In a survey in Sweden, among 26 mutations that were detected in 50 subjects, 23 mutations were recognized in the LDLR gene. It was shown that almost 50% of patients have missense mutations, 27% have nonsense, and 12% have mutations in the splice site of the LDLR gene (14). A study in Albania reported two LDLR gene mutations accounting for FH (1646G>A, 81T>C). It was shown that nine patients were heterozygous for the 81T>C mutation in exon 2 of the LDLR gene, and 21 patients were heterozygous for the 1646G>A mutation (FH Genoa) in exon 11 (15). A Portuguese FH study represented that it is not possible to distinguish between patients with and without a mutation in the LDLR gene based only on lipid profile; thus, molecular diagnosis of familial hypercholesterolemia is essential to do. However, most of the diagnosed mutations were found in the LDLR gene (16).

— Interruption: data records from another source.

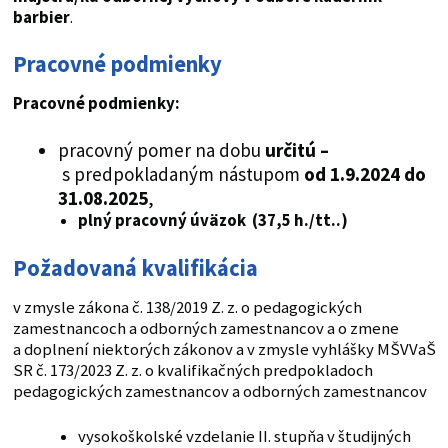
barbier
.
Pracovné podmienky
Pracovné podmienky:
pracovný pomer na dobu
určitú –
s predpokladaným nástupom
od 1.9.2024 do
31.08.2025
,
plný pracovný úväzok (37,5 h./tt..)
Požadovaná kvalifikácia
v zmysle zákona č. 138/2019 Z. z. o pedagogických
zamestnancoch a odborných zamestnancov a o zmene
a doplnení niektorých zákonov a v zmysle vyhlášky MŠVVaŠ
SR č. 173/2023 Z. z. o kvalifikačných predpokladoch
pedagogických zamestnancov a odborných zamestnancov
vysokoškolské vzdelanie II. stupňa v študijných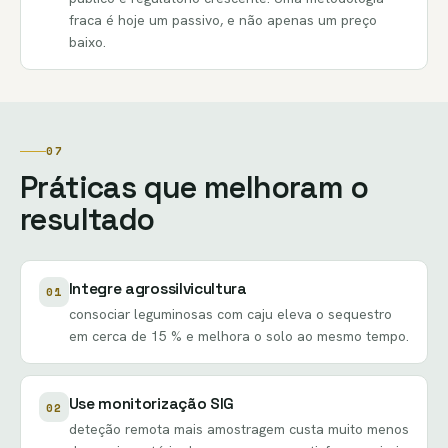
fraca é hoje um passivo, e não apenas um preço
baixo.
07
Práticas que melhoram o
resultado
Integre agrossilvicultura
01
consociar leguminosas com caju eleva o sequestro
em cerca de 15 % e melhora o solo ao mesmo tempo.
Use monitorização SIG
02
deteção remota mais amostragem custa muito menos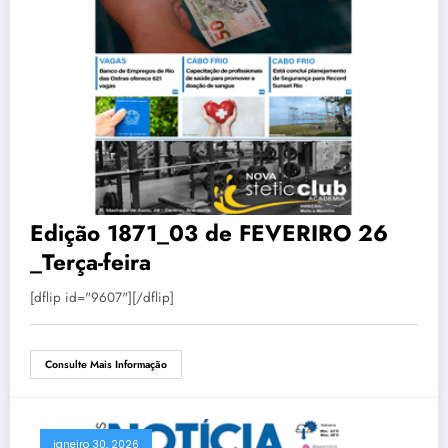
Edição 1871_03 de FEVERIRO 26
_Terça-feira
[dflip id="9607"][/dflip]
Consulte Mais Informação
janeiro 30, 2026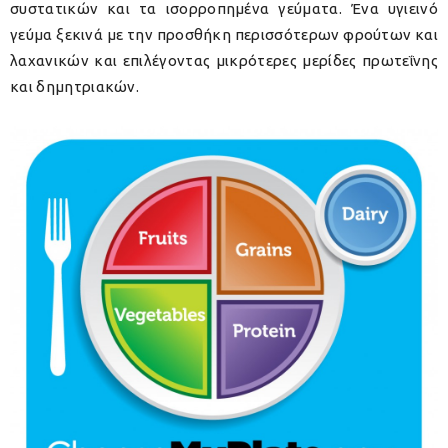
συστατικών και τα ισορροπημένα γεύματα. Ένα υγιεινό
γεύμα ξεκινά με την προσθήκη περισσότερων φρούτων και
λαχανικών και επιλέγοντας μικρότερες μερίδες πρωτεΐνης
και δημητριακών.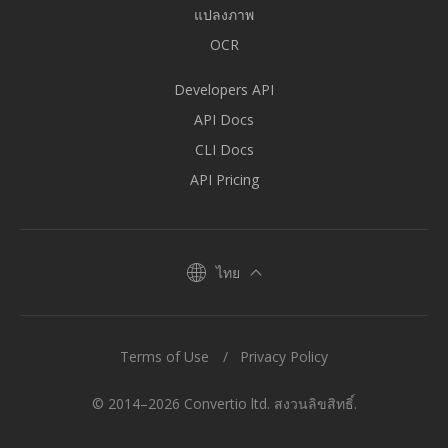
แปลงภาพ
OCR
Developers API
API Docs
CLI Docs
API Pricing
ไทย
Terms of Use
Privacy Policy
© 2014–2026 Convertio ltd. สงวนลิขสิทธิ์.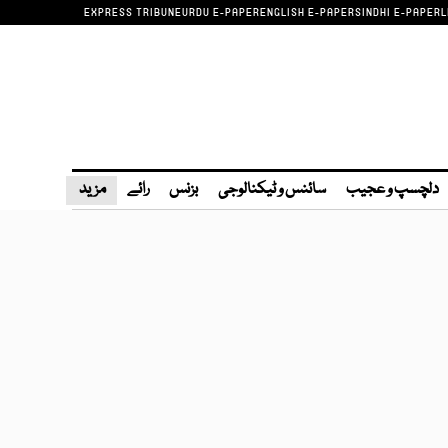
EXPRESS TRIBUNE
URDU E-PAPER
ENGLISH E-PAPER
SINDHI E-PAPER
L
دلچسپ و عجیب
سائنس و ٹیکنالوجی
بزنس
رائے
مزید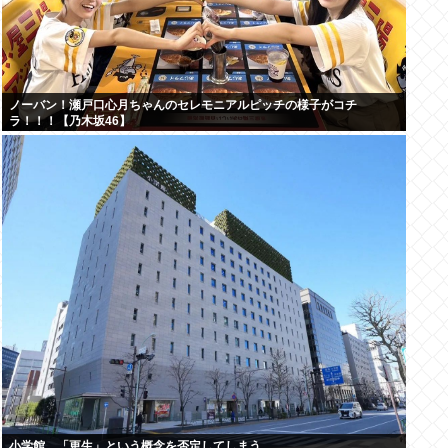
ノーバン！瀬戸口心月ちゃんのセレモニアルピッチの様子がコチ
ラ！！！【乃木坂46】
小学館、「更生」という概念を否定してしまう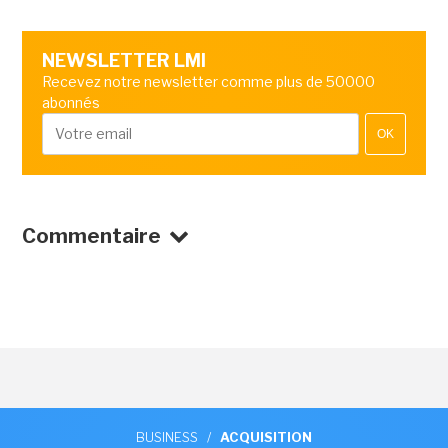
NEWSLETTER LMI
Recevez notre newsletter comme plus de 50000
abonnés
OK
Commentaire
BUSINESS
/
ACQUISITION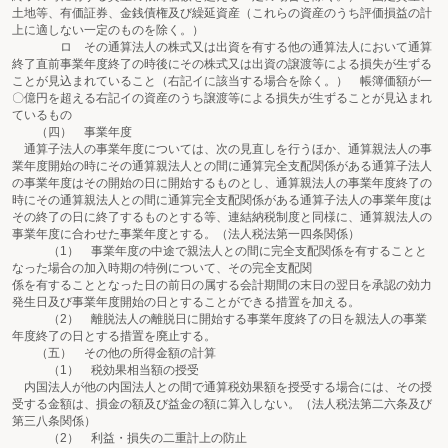
土地等、有価証券、金銭債権及び繰延資産（これらの資産のうち評価損益の計
上に適しない一定のものを除く。）
ロ その通算法人の株式又は出資を有する他の通算法人において通算
終了直前事業年度終了の時後にその株式又は出資の譲渡等による損失が生ずる
ことが見込まれていること（右記イに該当する場合を除く。） 帳簿価額が一
〇億円を超える右記イの資産のうち譲渡等による損失が生ずることが見込まれ
ているもの
（四） 事業年度
通算子法人の事業年度については、次の見直しを行うほか、通算親法人の事
業年度開始の時にその通算親法人との間に通算完全支配関係がある通算子法人
の事業年度はその開始の日に開始するものとし、通算親法人の事業年度終了の
時にその通算親法人との間に通算完全支配関係がある通算子法人の事業年度は
その終了の日に終了するものとする等、連結納税制度と同様に、通算親法人の
事業年度に合わせた事業年度とする。（法人税法第一四条関係）
（1） 事業年度の中途で親法人との間に完全支配関係を有することと
なった場合の加入時期の特例について、その完全支配関
係を有することとなった日の前日の属する会計期間の末日の翌日を承認の効力
発生日及び事業年度開始の日とすることができる措置を加える。
（2） 離脱法人の離脱日に開始する事業年度終了の日を親法人の事業
年度終了の日とする措置を廃止する。
（五） その他の所得金額の計算
（1） 税効果相当額の授受
内国法人が他の内国法人との間で通算税効果額を授受する場合には、その授
受する金額は、損金の額及び益金の額に算入しない。（法人税法第二六条及び
第三八条関係）
（2） 利益・損失の二重計上の防止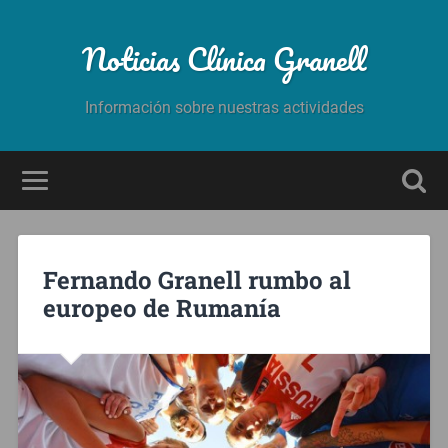
Noticias Clínica Granell
Información sobre nuestras actividades
Fernando Granell rumbo al
europeo de Rumanía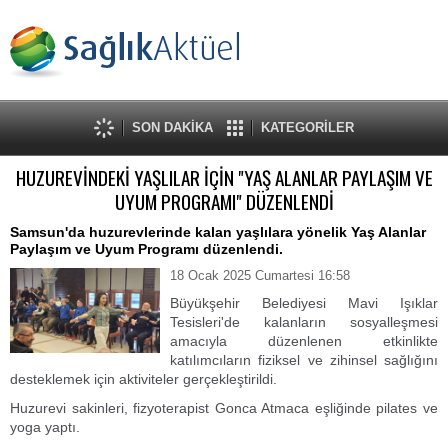
SON DAKİKA
KATEGORİLER
HUZUREVİNDEKİ YAŞLILAR İÇİN "YAŞ ALANLAR PAYLAŞIM VE
UYUM PROGRAMI" DÜZENLENDİ
Samsun'da huzurevlerinde kalan yaşlılara yönelik Yaş Alanlar
Paylaşım ve Uyum Programı düzenlendi.
18 Ocak 2025 Cumartesi 16:58
Büyükşehir Belediyesi Mavi Işıklar
Tesisleri'de kalanların sosyalleşmesi
amacıyla düzenlenen etkinlikte
katılımcıların fiziksel ve zihinsel sağlığını
desteklemek için aktiviteler gerçekleştirildi.
Huzurevi sakinleri, fizyoterapist Gonca Atmaca eşliğinde pilates ve
yoga yaptı.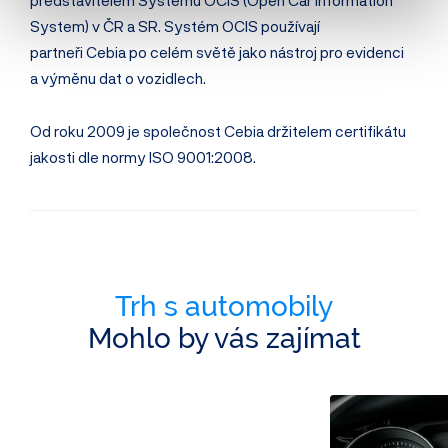
představitelem Systému OCIS (Open Car Information
System) v ČR a SR. Systém OCIS používají
partneři Cebia po celém světě jako nástroj pro evidenci
a výměnu dat o vozidlech.
Od roku 2009 je společnost Cebia držitelem certifikátu
jakosti dle normy ISO 9001:2008.
Trh s automobily
Mohlo by vás zajímat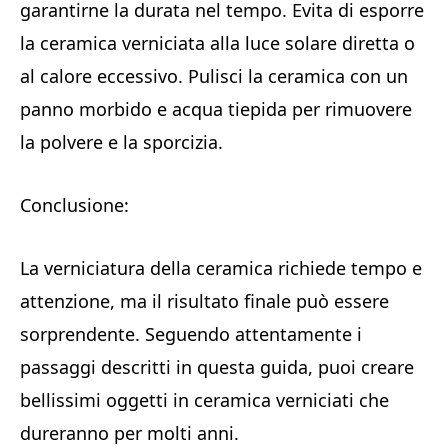
garantirne la durata nel tempo. Evita di esporre
la ceramica verniciata alla luce solare diretta o
al calore eccessivo. Pulisci la ceramica con un
panno morbido e acqua tiepida per rimuovere
la polvere e la sporcizia.
Conclusione:
La verniciatura della ceramica richiede tempo e
attenzione, ma il risultato finale può essere
sorprendente. Seguendo attentamente i
passaggi descritti in questa guida, puoi creare
bellissimi oggetti in ceramica verniciati che
dureranno per molti anni.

A large number of methods have been used to screen for mutations in FH for research and clinical purposes, but direct sequencing is still considered the method of choice (17). We, therefore, performed a systematic screening of the coding region of the LDLR gene by the PCR-direct sequencing method. The present study is the first report of the LDLR variant in FH patients living in Khuzestan. We analyzed an affected person with FH using PCR and direct sequencing of coding exons of the LDLR gene.

As a result, we identified a genetic variant of LDLR in the FH patient. It was a missense mutation GAC>AAC located in exon 10 of the LDLR gene, which changes Aspartic acid to Asparagine. The LDLR gene encodes a protein with binding domains for apolipoproteins B and E (18, 19). Our found mutation changes the bioactivity of LDLR, resulting in FH; this finding can be useful for the detection of FH in Arab families.